True, but what about editing? Should a backspace delete both characters or
just one? Quite a dilemma: have the "right holam" combining character be
handled differently by the software from other combining characters (thus
adding to the job security of code maintainers) or have the "insert
character-backspace" sequence be a no-op (from a user's perspective) for all
keystrokes except holam male. Nasty. And avoidable.

> > 3. A combining mark for holam male would be applicable to a vav and only
to
> > a vav. It seems needlessly complicated and arcane to create a combining
mark
> > for the sole purpose of creating exactly one sequence that uses it.
>
> How would one encode an isolated aleph with a right holam over it, when
> explaining fine Hebrew typographical rules?  The current context-dependent
> mechanisms are suitable for ordinary use of aleph with right holam,
> but not for cases like this, as far as I understand.

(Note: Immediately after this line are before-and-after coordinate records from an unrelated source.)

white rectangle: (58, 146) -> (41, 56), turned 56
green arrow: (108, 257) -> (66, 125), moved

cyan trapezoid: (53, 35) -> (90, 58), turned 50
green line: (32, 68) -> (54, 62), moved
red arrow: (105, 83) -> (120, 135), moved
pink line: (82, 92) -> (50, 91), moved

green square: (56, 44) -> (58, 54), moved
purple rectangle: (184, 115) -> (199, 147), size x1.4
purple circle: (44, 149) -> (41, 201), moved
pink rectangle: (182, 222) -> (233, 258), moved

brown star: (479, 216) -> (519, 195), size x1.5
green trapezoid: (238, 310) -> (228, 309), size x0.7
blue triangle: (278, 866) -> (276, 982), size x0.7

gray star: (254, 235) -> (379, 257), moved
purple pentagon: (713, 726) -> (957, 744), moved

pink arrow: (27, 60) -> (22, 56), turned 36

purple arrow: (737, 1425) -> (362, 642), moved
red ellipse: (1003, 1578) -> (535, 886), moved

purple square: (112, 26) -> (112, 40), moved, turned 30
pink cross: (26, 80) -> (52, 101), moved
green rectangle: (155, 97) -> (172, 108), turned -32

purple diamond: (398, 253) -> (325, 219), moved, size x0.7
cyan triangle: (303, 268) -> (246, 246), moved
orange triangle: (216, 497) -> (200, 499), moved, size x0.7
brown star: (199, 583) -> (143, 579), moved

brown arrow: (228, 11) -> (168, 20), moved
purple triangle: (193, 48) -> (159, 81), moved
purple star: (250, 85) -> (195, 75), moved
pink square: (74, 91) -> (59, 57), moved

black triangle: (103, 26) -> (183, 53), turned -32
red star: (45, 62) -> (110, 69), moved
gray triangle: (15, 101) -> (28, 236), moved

What is this with a right holam on an alef? There is no such thing. As
people have pointed out before, all such examples should be interpreted (and
encoded) as a holam haser combined with the consonant preceding the alef. It
certainly doesn't exist in isolation. The "right holam" is an invention of
this discussion. With a separate holam male character, the entire issue goes
away.

> > 4. A combining mark sequence would invite the creation of a new
presentation
> > form (or else changing the decomposition of FB4B).
>
> Neither of those things is going to happen.  The UTC will not encode
> any new presentation forms, any new decomposable characters, or change
> any decompositions.  Death before dishonor.  :-)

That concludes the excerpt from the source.